When I first started investing, I had many questions. Fortunately, I had helpful and experienced investors around me who were able to guide me through my first steps as a stock market investor. However, others may not be so fortunate and may, as a result, be put off from investing due to fears of making a mistake.
Because of this, I thought I would answer three common questions that new investors might have.
How much should I invest in my first stock?
This may be the first question that many new investors might have. In reality, there is no simple answer to this question. It depends on a multitude of factors such as your risk appetite, portfolio size, and investment strategy.
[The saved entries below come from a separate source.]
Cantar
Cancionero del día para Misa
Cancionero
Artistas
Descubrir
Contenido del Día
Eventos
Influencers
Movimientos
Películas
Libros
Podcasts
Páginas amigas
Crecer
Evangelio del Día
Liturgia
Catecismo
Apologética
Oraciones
Having said that, I believe that all investors should still follow a few rules of thumb before making a decision on this.
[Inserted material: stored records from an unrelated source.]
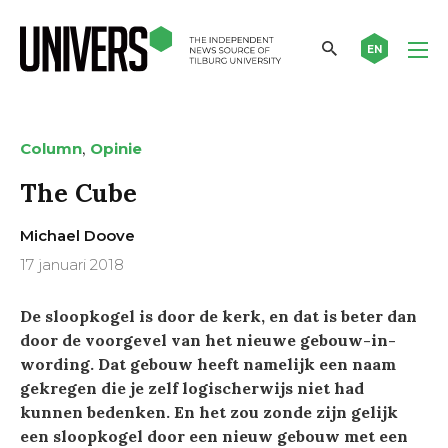
EN
,
Column
Opinie
The Cube
Michael Doove
17 januari 2018
De sloopkogel is door de kerk, en dat is beter dan
door de voorgevel van het nieuwe gebouw-in-
wording. Dat gebouw heeft namelijk een naam
gekregen die je zelf logischerwijs niet had
kunnen bedenken. En het zou zonde zijn gelijk
een sloopkogel door een nieuw gebouw met een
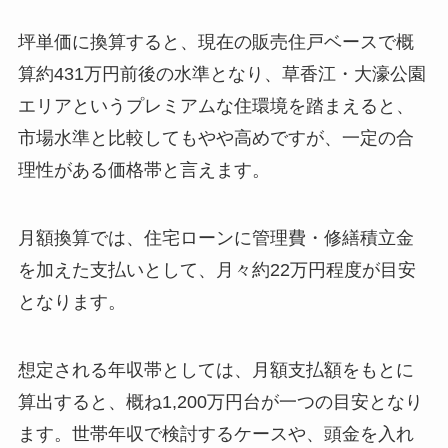
坪単価に換算すると、現在の販売住戸ベースで概
算約431万円前後の水準となり、草香江・大濠公園
エリアというプレミアムな住環境を踏まえると、
市場水準と比較してもやや高めですが、一定の合
理性がある価格帯と言えます。
月額換算では、住宅ローンに管理費・修繕積立金
を加えた支払いとして、月々約22万円程度が目安
となります。
想定される年収帯としては、月額支払額をもとに
算出すると、概ね1,200万円台が一つの目安となり
ます。世帯年収で検討するケースや、頭金を入れ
First, our investment size should be large enough such that the commission charges do not exceed 1%.
For instance, investors should try not to make a transaction below $1000 while using brokerages that charge a minimum of $10 per transaction. Overlooking the effects of these transaction fees could be detrimental to our overall portfolio returns.
Second, investors should diversify their portfolio adequately and each stock should ideally not exceed 10% of your entire portfolio. This is to ensure that any bad investments cannot overly affect your total portfolio returns.
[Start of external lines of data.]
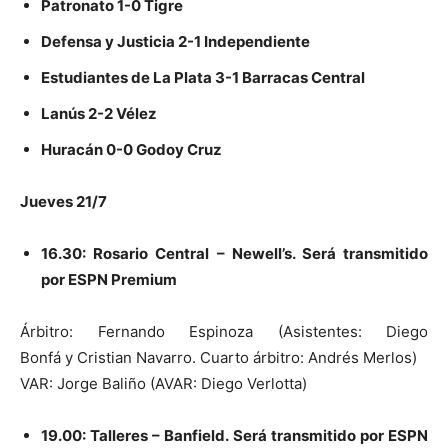
Patronato 1-0 Tigre
Defensa y Justicia 2-1 Independiente
Estudiantes de La Plata 3-1 Barracas Central
Lanús 2-2 Vélez
Huracán 0-0 Godoy Cruz
Jueves 21/7
16.30: Rosario Central – Newell’s. Será transmitido
por ESPN Premium
Árbitro: Fernando Espinoza (Asistentes: Diego
Bonfá y Cristian Navarro. Cuarto árbitro: Andrés Merlos)
VAR: Jorge Baliño (AVAR: Diego Verlotta)
19.00: Talleres – Banfield. Será transmitido por ESPN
Where can I get stock ideas?
Recently, I wrote an article on three good ways we can screen for stocks. Firstly, by screening for stocks those are undervalued or trading at low premiums. Investors can also take a top-down approach and seek out growing industries, before narrowing their options to specific companies within that industry.
Finally, and maybe the best option for new investors would be to use a stock recommendation service that provides monthly new stock picks for investors. It is important to choose a reasonably priced stock recommendation service that has a long history of beating the market.
Should I actively manage my own portfolio or use professionals?
Before deciding whether to manage your own portfolio, it is important that we understand our own investment capabilities.
Investing requires patience, good control of emotions, and an understanding of businesses and stocks. New investors who are looking for above average returns and have the confidence and knowledge on stocks should consider managing their own portfolio. This is because we can have better control over our finances and can avoid paying hefty management fees.
Unfortunately, there are also often numerous retail investors who over-estimate their capabilities or are prone to investing mistakes due to greed and fear. This has led to retail investors underperforming the index by a considerable amount.
For instance, between 1990-2000, the S&P 500 index returned 7.81% annually. On the contrary, retail investors averaged only 3.49%. If you fear that you are unable to make good investment decisions due to poor control of emotions, seeking a professional for help may be your best option.
The Foolish bottom line
New investors will unsurprisingly have many questions before they start investing. Hopefully, this article adds a little bit of insight for new investors who are just starting out on their investment journey.